### [SUPPLIED RECORDS]
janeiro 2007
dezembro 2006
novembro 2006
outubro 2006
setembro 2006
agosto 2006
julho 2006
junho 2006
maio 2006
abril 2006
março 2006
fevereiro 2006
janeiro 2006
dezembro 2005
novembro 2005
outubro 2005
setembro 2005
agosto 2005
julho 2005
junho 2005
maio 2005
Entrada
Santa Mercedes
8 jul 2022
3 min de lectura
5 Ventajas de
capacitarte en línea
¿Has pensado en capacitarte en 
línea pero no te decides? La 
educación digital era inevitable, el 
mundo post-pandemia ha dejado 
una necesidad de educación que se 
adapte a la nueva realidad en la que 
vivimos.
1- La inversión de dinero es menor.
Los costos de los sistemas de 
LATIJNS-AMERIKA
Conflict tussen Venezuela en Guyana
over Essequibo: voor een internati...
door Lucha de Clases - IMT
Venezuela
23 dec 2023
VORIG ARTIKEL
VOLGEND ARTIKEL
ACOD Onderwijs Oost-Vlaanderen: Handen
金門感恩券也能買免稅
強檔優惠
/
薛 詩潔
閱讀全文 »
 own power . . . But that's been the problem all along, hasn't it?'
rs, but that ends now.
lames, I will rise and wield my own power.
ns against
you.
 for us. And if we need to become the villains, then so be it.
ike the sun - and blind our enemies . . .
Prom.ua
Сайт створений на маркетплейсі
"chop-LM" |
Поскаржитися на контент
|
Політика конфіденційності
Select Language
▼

### [WORK ITEM]
Go through the material above and return each line that holds the word "línea".

### [RESPONSE]
capacitarte en línea
línea pero no te decides? La 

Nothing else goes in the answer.